Task prompt: The reply should contain all the data below, repeated exactly, and none of the images.

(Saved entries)
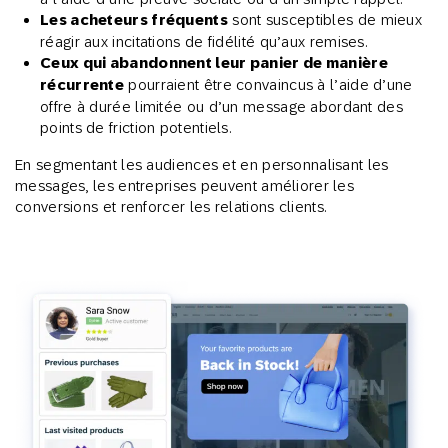
Les acheteurs fréquents
sont susceptibles de mieux
réagir aux incitations de fidélité qu’aux remises.
Ceux qui abandonnent leur panier de manière
récurrente
pourraient être convaincus à l’aide d’une
offre à durée limitée ou d’un message abordant des
points de friction potentiels.
En segmentant les audiences et en personnalisant les
messages, les entreprises peuvent améliorer les
conversions et renforcer les relations clients.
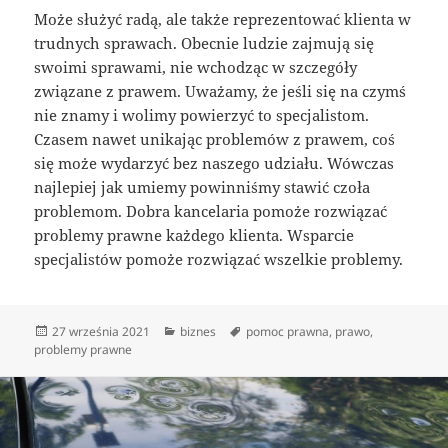
Może służyć radą, ale także reprezentować klienta w
trudnych sprawach. Obecnie ludzie zajmują się
swoimi sprawami, nie wchodząc w szczegóły
związane z prawem. Uważamy, że jeśli się na czymś
nie znamy i wolimy powierzyć to specjalistom.
Czasem nawet unikając problemów z prawem, coś
się może wydarzyć bez naszego udziału. Wówczas
najlepiej jak umiemy powinniśmy stawić czoła
problemom. Dobra kancelaria pomoże rozwiązać
problemy prawne każdego klienta. Wsparcie
specjalistów pomoże rozwiązać wszelkie problemy.
Data
Kategorie
Tagi
27 września 2021
biznes
pomoc prawna
,
prawo
,
publikacji
problemy prawne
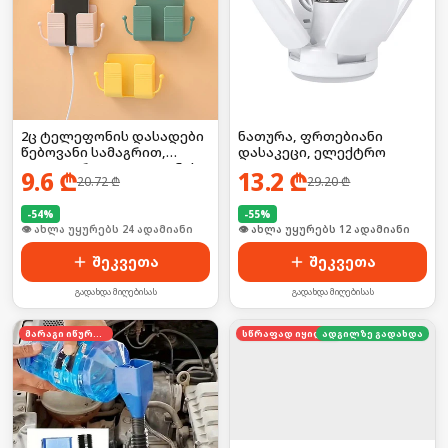
2ც ტელეფონის დასადები
ნათურა, ფრთებიანი
წებოვანი სამაგრით,
დასაკეცი, ელექტრო
იდეალურია ტელეფონის
9.6
₾
13.2
₾
20.72
₾
29.20
₾
დასატენად
-
54
%
-
55
%
🛒 ბოლო 24სთ-ში იყიდა 31-მა
🛒 ბოლო 24სთ-ში იყიდა 21-მა
შეკვეთა
შეკვეთა
გადახდა მიღებისას
გადახდა მიღებისას
მარაგი იწურება
სწრაფად იყიდება
ადგილზე გადახდა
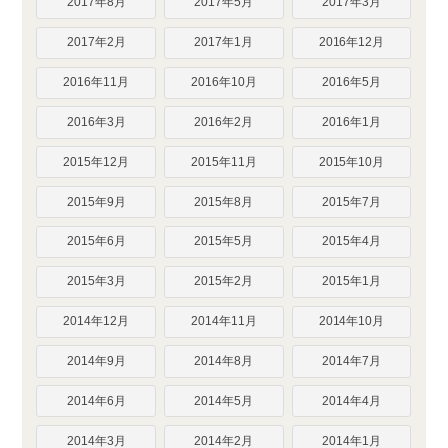
2017年8月
2017年5月
2017年3月
2017年2月
2017年1月
2016年12月
2016年11月
2016年10月
2016年5月
2016年3月
2016年2月
2016年1月
2015年12月
2015年11月
2015年10月
2015年9月
2015年8月
2015年7月
2015年6月
2015年5月
2015年4月
2015年3月
2015年2月
2015年1月
2014年12月
2014年11月
2014年10月
2014年9月
2014年8月
2014年7月
2014年6月
2014年5月
2014年4月
2014年3月
2014年2月
2014年1月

Solved exercise:
Les acheteurs fréquents
sont susceptibles de mieux
réagir aux incitations de fidélité qu’aux remises.
Ceux qui abandonnent leur panier de manière
récurrente
pourraient être convaincus à l’aide d’une
offre à durée limitée ou d’un message abordant des
points de friction potentiels.
En segmentant les audiences et en personnalisant les
messages, les entreprises peuvent améliorer les
conversions et renforcer les relations clients.
Może służyć radą, ale także reprezentować klienta w
trudnych sprawach. Obecnie ludzie zajmują się
swoimi sprawami, nie wchodząc w szczegóły
związane z prawem. Uważamy, że jeśli się na czymś
nie znamy i wolimy powierzyć to specjalistom.
Czasem nawet unikając problemów z prawem, coś
się może wydarzyć bez naszego udziału. Wówczas
najlepiej jak umiemy powinniśmy stawić czoła
problemom. Dobra kancelaria pomoże rozwiązać
problemy prawne każdego klienta. Wsparcie
specjalistów pomoże rozwiązać wszelkie problemy.
Data
Kategorie
Tagi
27 września 2021
biznes
pomoc prawna
,
prawo
,
publikacji
problemy prawne
2ც ტელეფონის დასადები
ნათურა, ფრთებიანი
წებოვანი სამაგრით,
დასაკეცი, ელექტრო
იდეალურია ტელეფონის
9.6
₾
13.2
₾
20.72
₾
29.20
₾
დასატენად
-
54
%
-
55
%
🛒 ბოლო 24სთ-ში იყიდა 31-მა
🛒 ბოლო 24სთ-ში იყიდა 21-მა
შეკვეთა
შეკვეთა
გადახდა მიღებისას
გადახდა მიღებისას
მარაგი იწურება
სწრაფად იყიდება
ადგილზე გადახდა
2017年8月
2017年5月
2017年3月
2017年2月
2017年1月
2016年12月
2016年11月
2016年10月
2016年5月
2016年3月
2016年2月
2016年1月
2015年12月
2015年11月
2015年10月
2015年9月
2015年8月
2015年7月
2015年6月
2015年5月
2015年4月
2015年3月
2015年2月
2015年1月
2014年12月
2014年11月
2014年10月
2014年9月
2014年8月
2014年7月
2014年6月
2014年5月
2014年4月
2014年3月
2014年2月
2014年1月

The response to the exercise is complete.